The United States had backed Saddam Hussein in Iraq’s long war with Iran, but by the time the war ended in 1988 Iraq was deeply in debt—not least to neighboring Kuwait. That and other disputes involving oil revenues led to Iraq’s invasion in August 1990. The White House rejected Hussein’s peace overtures, stating flatly that negotiations could not begin until Iraq withdrew from Kuwait. In The Nation of February 4, 1991, the great Andy Kopkind published a cover story, “The Wider War.”
If Bush does get his quick victory, the wider war will still be far from finished. The costs of victory are staggering, not only economically but in domestic and international political and moral costs. The restoration of a despised and degenerate emirate in Kuwait will not produce the stability the generals predict. The further militarization of America will not construct a stable society. Standards of living have been declining for twenty years; the structural flaws in the system have nothing to do with Saddam Hussein.

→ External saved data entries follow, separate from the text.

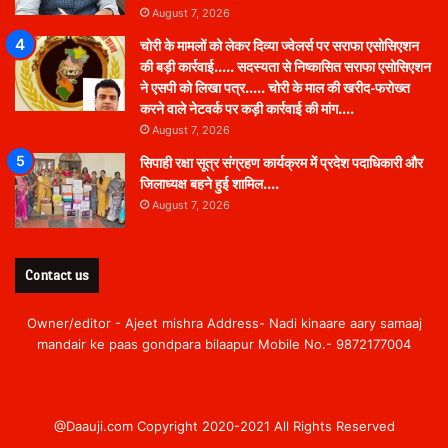
August 7, 2026
चोरी के मामलों को लेकर दिव्या ज्वेलर्स पर सराफा एसोसिएशन
की बड़ी कार्रवाई….. सदस्यता से निष्कासित सराफा एसोसिएशन
ने एसपी को लिखा पत्र….. चोरी के माल की खरीद-फरोख्त
करने वाले नेटवर्क पर कड़ी कार्रवाई की मांग….
August 7, 2026
सिपाही रक्षा सूत्र संग्रहण कार्यक्रम में प्रदेश पदाधिकारी और
जिलाध्यक्ष बहने हुई शामिल….
August 7, 2026
Contact us
Owner/editor - Ajeet mishra Address- Nadi kinaare aary samaaj
mandair ke paas gondpara bilaapur Mobile No.- 9872177004
@Daauji.com Copyright 2020-2021 All Rights Reserved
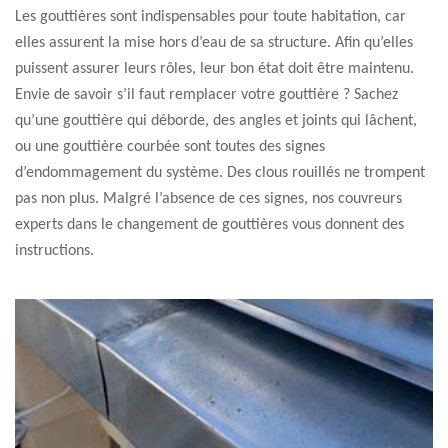
Les gouttières sont indispensables pour toute habitation, car
elles assurent la mise hors d’eau de sa structure. Afin qu’elles
puissent assurer leurs rôles, leur bon état doit être maintenu.
Envie de savoir s’il faut remplacer votre gouttière ? Sachez
qu’une gouttière qui déborde, des angles et joints qui lâchent,
ou une gouttière courbée sont toutes des signes
d’endommagement du système. Des clous rouillés ne trompent
pas non plus. Malgré l’absence de ces signes, nos couvreurs
experts dans le changement de gouttières vous donnent des
instructions.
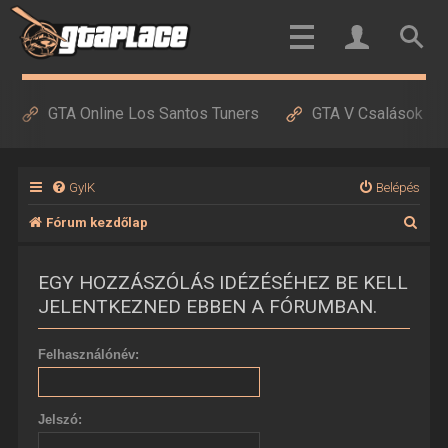
GTA Online Los Santos Tuners
GTA V Csalások
GyIK
Belépés
K
Fórum kezdőlap
e
EGY HOZZÁSZÓLÁS IDÉZÉSÉHEZ BE KELL
r
JELENTKEZNED EBBEN A FÓRUMBAN.
e
s
Felhasználónév:
é
s
Jelszó:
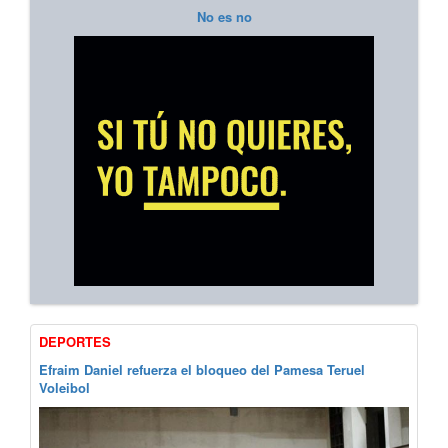
No es no
DEPORTES
Efraim Daniel refuerza el bloqueo del Pamesa Teruel
Voleibol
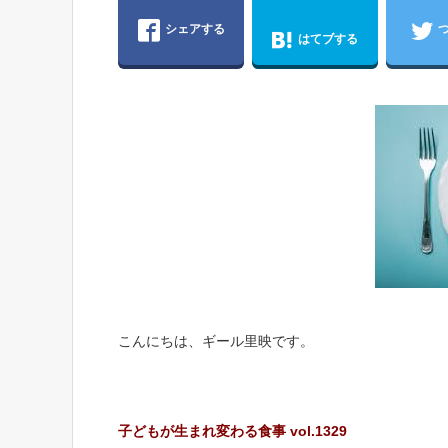
シェアする
はてブする
こんにちは、ギール里映です。
子どもが生まれ変わる食事 vol.1329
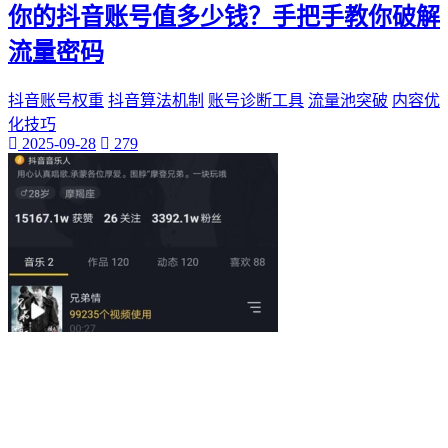
你的抖音账号值多少钱？手把手教你破解
流量密码
抖音账号权重
抖音算法机制
账号诊断工具
流量池突破
内容优
化技巧
2025-09-28
279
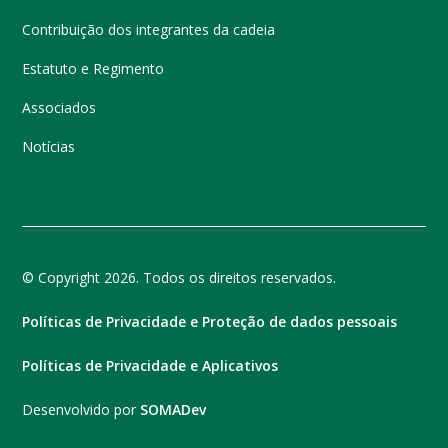
Contribuição dos integrantes da cadeia
Estatuto e Regimento
Associados
Notícias
© Copyright 2026. Todos os direitos reservados.
Políticas de Privacidade e Proteção de dados pessoais
Políticas de Privacidade e Aplicativos
Desenvolvido por
SOMADev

Part of the purpose of Bush’s action was to destroy the “post-Vietnam syndrome,” to show Americans that war need not be costly, either in lives or treasure. The job of the peace movement now is to expose all the expenses of the military/imperial project: not only for ourselves but for billions of people struggling and suffering, in confused and imperfect ways, to get some control over their lives and destiny. What we can call for now is talking, not bombing, disengagement, not confrontation, peacemaking rather than warmaking, and above all, respect for those who would be truly independent of the great power with the most hardware.